Instructions to follow:
All of the entries are to be printed exactly as they appear.

=-=-=

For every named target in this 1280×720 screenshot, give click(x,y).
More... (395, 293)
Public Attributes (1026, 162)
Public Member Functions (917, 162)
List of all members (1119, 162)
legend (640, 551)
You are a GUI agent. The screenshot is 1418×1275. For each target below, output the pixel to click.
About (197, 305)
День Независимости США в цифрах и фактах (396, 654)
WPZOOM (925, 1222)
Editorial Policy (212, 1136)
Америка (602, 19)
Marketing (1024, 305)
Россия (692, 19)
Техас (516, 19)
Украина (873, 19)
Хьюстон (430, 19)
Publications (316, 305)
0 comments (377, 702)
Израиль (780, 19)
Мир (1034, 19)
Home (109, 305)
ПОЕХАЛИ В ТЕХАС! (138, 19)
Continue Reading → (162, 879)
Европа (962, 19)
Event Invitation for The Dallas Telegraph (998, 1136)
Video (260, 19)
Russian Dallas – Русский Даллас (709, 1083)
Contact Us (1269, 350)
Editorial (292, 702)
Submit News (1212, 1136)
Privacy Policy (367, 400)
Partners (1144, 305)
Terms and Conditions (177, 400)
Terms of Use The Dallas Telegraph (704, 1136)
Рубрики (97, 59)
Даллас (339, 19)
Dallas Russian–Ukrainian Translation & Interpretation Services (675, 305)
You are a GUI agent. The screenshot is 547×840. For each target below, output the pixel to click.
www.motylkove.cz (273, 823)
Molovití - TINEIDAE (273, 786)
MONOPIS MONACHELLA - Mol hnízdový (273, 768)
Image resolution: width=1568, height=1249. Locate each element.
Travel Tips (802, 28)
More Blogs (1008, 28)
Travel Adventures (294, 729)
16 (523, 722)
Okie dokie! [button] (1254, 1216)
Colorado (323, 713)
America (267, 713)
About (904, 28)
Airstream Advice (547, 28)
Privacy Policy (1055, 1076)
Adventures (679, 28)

=-=-=

Result below:
For every named target in this 1280×720 screenshot, give click(x,y).
More... (395, 293)
Public Attributes (1026, 162)
Public Member Functions (917, 162)
List of all members (1119, 162)
legend (640, 551)
You are a GUI agent. The screenshot is 1418×1275. For each target below, output the pixel to click.
About (197, 305)
День Независимости США в цифрах и фактах (396, 654)
WPZOOM (925, 1222)
Editorial Policy (212, 1136)
Америка (602, 19)
Marketing (1024, 305)
Россия (692, 19)
Техас (516, 19)
Украина (873, 19)
Хьюстон (430, 19)
Publications (316, 305)
0 comments (377, 702)
Израиль (780, 19)
Мир (1034, 19)
Home (109, 305)
ПОЕХАЛИ В ТЕХАС! (138, 19)
Continue Reading → (162, 879)
Европа (962, 19)
Event Invitation for The Dallas Telegraph (998, 1136)
Video (260, 19)
Russian Dallas – Русский Даллас (709, 1083)
Contact Us (1269, 350)
Editorial (292, 702)
Submit News (1212, 1136)
Privacy Policy (367, 400)
Partners (1144, 305)
Terms and Conditions (177, 400)
Terms of Use The Dallas Telegraph (704, 1136)
Рубрики (97, 59)
Даллас (339, 19)
Dallas Russian–Ukrainian Translation & Interpretation Services (675, 305)
You are a GUI agent. The screenshot is 547×840. For each target below, output the pixel to click.
www.motylkove.cz (273, 823)
Molovití - TINEIDAE (273, 786)
MONOPIS MONACHELLA - Mol hnízdový (273, 768)
Image resolution: width=1568, height=1249. Locate each element.
Travel Tips (802, 28)
More Blogs (1008, 28)
Travel Adventures (294, 729)
16 (523, 722)
Okie dokie! [button] (1254, 1216)
Colorado (323, 713)
America (267, 713)
About (904, 28)
Airstream Advice (547, 28)
Privacy Policy (1055, 1076)
Adventures (679, 28)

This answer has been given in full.